Another innovation is the Student Success Academy, where Greene County High School juniors and seniors come to the middle school to tutor students. “We’re preparing and mentoring them and giving them guidance,” Howell said.
Ensuring that ECU students get authentic teaching experiences in diverse public school settings is a key part of the regional network, Covington said.
“ECU has always produced more teachers than any other school in the state, and it’s doubly important to eastern North Carolina because a lot of these people stay to teach,” said Dr. Bryan Latham, who provided a $250,000 endowment to the College of Education in honor of his parents, Walter and Daisy Carson Latham. The Lathams were longtime educators and ECU alumni from Bethel.
“Education was very important to me, it’s the core of my success, and my parents were teachers, and I decided that was what I wanted to focus on,” said Bryan Latham, a retired physician and surgeon. “It’s an investment in the future. East Carolina does more to produce people to go out in the community and make a positive impact than any other school I’ve encountered.”
The network is a strong and enduring partnership because of ECU’s shared commitment to serve the region and willingness to pursue excellence through innovation, said Dr. Christopher D. Locklear, ECU’s vice provost for academic success, who was in the first ECU education class to participate in the network.
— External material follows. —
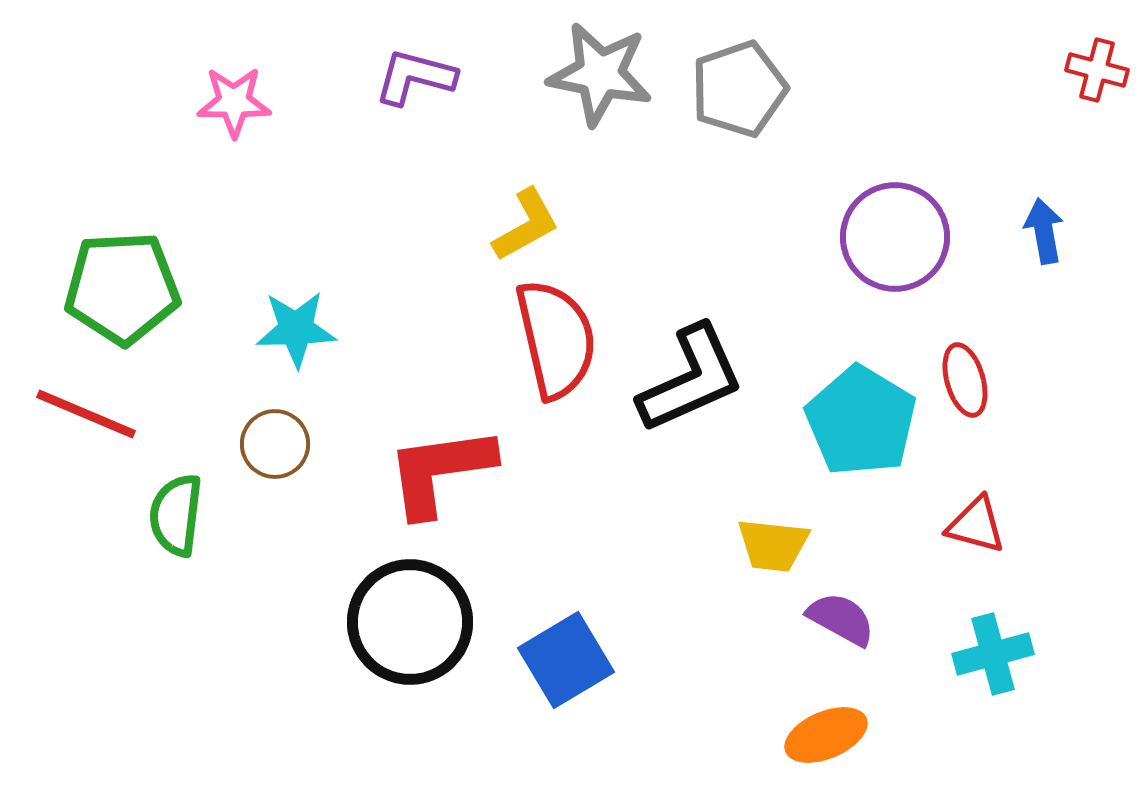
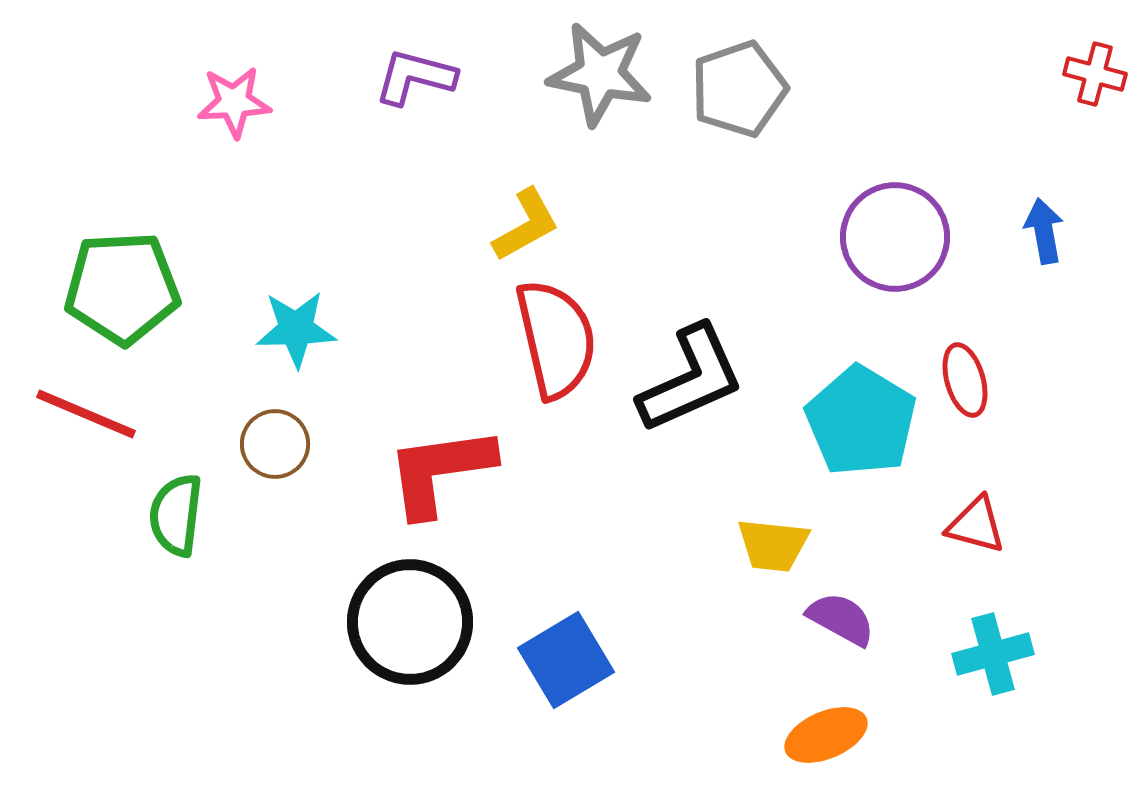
red cross: moved 2 px left, 4 px down
pink star: rotated 4 degrees counterclockwise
As a student teacher, he taught U.S. history at New Bern High School. Before that, his only classroom experience had been a 16-hour practicum, which was solely observation.
“The internship provided a supportive environment for practical application of theory and, perhaps most importantly, provided me with a setting to reflect on my instructional design, delivery and classroom management,” Locklear said. “I will always be appreciative for the constructive criticism I received during the internship. I have no doubt that the investment of time and talent by my supervisor and clinical teacher made me a better first-year teacher.”
After several years of teaching and earning his master’s degree in school administration at ECU, Locklear began working with the Latham Clinical Schools Network, where he facilitated clinical practicum placements between undergraduate courses and schools, participated in annual clinical teacher training and monthly meetings with network leadership, and supervised clinical interns as needed. Over time, his responsibilities shifted to internship placements within the network and later to the college’s partnership with community colleges and teacher education enrollment management, he said.
The network’s strength is its partners, Covington said. “This can only be accomplished with willing public school partners who engage deeply with our programs to ensure that, together, we prepare the very best teachers for the region and state,” she said.